PLATTSBURGH - During the March 11 city Common Council meeting, councilors voted unanimously to instituting a tobacco-free policy in all 17 parks and beaches in the city of Plattsburgh.
The policy is one adopted with the help of three organizations - the City of Plattsburgh Recreation Department, Adirondack Tobacco Free Network and Colleges for Change.
"Tobacco-free policies for beaches, parks, recreation areas are important for a number of reasons," explained Karen Derusha, a representative of the Adirondack Tobacco Free Network. "One, is second-hand smoke issues. Another is tobacco litter. And, the other thing that's really important is the modeling of behaviors for children."
Linda LaFave, program coordinator for Colleges for Change, said 4.5 trillion cigarette butts are littered across the world every year.
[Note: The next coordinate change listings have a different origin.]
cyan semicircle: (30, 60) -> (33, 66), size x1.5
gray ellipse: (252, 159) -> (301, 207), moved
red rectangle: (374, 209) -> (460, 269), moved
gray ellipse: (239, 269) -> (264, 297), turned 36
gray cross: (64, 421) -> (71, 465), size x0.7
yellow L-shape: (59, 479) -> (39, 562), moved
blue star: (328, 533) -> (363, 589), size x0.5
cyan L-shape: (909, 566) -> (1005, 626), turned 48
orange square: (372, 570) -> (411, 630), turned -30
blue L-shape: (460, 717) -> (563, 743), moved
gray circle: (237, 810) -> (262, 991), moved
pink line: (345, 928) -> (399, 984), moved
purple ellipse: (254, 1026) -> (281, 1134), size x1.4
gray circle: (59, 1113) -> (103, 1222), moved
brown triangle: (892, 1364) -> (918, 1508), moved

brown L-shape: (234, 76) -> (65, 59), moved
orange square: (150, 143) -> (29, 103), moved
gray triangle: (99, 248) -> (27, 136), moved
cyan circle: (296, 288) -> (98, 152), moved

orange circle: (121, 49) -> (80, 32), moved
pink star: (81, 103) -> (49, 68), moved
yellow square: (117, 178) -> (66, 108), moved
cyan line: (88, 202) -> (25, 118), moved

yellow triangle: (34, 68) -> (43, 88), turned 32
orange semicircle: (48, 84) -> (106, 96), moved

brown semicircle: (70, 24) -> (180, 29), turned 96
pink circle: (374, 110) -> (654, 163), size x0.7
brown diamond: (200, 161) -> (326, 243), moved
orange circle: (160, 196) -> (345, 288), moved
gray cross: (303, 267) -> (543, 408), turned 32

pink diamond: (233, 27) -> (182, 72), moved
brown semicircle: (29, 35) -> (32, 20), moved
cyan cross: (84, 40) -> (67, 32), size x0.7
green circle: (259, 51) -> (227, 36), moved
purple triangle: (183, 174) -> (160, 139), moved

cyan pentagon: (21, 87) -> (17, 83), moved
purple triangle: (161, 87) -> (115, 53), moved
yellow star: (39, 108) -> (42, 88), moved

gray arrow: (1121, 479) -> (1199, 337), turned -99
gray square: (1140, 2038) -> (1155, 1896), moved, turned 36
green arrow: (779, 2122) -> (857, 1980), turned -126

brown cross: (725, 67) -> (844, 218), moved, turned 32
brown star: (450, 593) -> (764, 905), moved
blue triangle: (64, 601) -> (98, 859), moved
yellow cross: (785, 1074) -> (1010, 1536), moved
"Those filters ... are made out of plastic and that's why they aren't biodegradable," she said. "All those chemicals can leech out of that filter and get into the water system."
The chemicals create other problems for the environment as well.
"There are studies that show how detrimental [cigarettes are] to wild life," Derusha said. "There are studies that have shown that fish will actually eat those, birds will eat them, dogs will eat them, and children will sometimes."
The passing of the policy is something recreation department superintendent Steve Peters was happy to see.
"I think more than anything, it's symbolic of the direction most people want the city to go in," he said. "Hopefully, it will clean up some of the cigarette butts and the trash that we have lying around. It'll take a little time to do that, but ... we'll see a difference eventually."
To begin the process, LaFave is working with the State University of New York at Plattsburgh.
"All 16 fraternities and sororities are going to go out and actually clean up the parks," she said.